▸ **Collected data**
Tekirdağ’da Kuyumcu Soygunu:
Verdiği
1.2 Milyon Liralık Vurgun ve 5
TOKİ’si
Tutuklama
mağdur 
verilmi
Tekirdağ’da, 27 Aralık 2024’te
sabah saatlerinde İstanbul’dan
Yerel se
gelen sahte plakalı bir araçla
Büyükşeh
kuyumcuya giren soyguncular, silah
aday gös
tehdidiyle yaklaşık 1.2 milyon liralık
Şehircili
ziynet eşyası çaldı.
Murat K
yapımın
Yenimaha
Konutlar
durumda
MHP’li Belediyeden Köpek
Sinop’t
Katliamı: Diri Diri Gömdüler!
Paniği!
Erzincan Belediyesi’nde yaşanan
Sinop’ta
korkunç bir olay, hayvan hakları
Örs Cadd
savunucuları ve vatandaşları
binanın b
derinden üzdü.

...

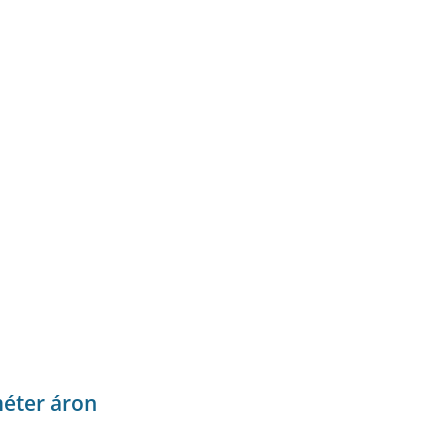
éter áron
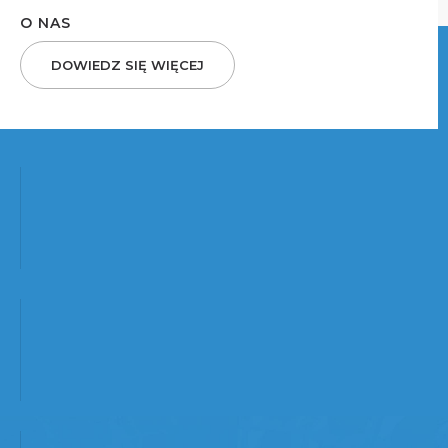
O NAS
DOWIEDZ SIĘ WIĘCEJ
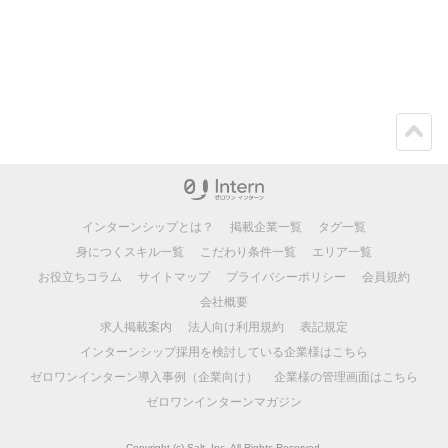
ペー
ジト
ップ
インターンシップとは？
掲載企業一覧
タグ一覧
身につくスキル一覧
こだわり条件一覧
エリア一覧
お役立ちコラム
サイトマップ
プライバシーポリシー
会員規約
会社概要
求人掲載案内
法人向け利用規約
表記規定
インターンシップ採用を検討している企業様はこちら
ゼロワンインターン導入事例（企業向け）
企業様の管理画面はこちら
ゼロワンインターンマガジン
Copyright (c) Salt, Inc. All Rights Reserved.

* * *

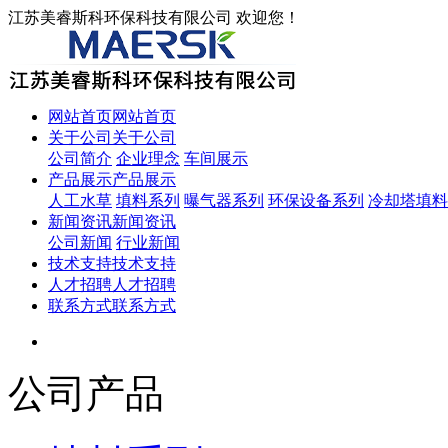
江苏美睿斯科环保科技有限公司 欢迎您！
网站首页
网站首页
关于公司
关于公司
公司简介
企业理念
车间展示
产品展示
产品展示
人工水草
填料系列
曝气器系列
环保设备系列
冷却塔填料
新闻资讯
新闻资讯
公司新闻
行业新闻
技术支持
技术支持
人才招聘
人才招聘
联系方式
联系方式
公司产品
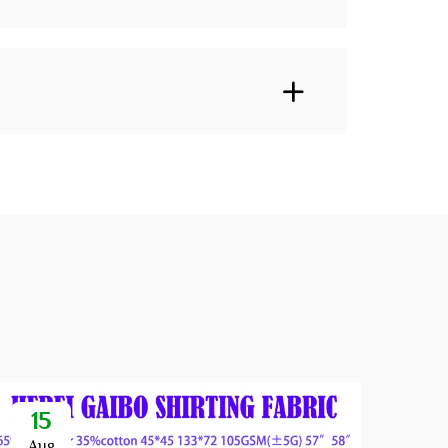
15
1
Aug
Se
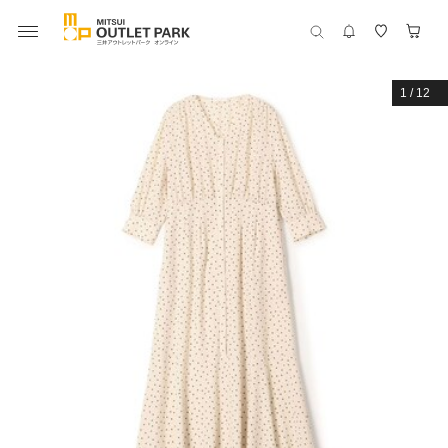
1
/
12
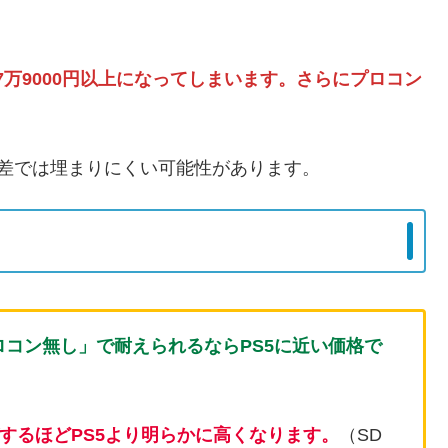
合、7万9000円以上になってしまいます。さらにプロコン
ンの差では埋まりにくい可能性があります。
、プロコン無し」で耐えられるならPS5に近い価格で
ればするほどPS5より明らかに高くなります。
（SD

▸ **Work to be completed**
Only the lines containing the string "Tekirdağ" are needed; pull them out of the records.

▸ **Answer for the task**
Tekirdağ’da Kuyumcu Soygunu:
Tekirdağ’da, 27 Aralık 2024’te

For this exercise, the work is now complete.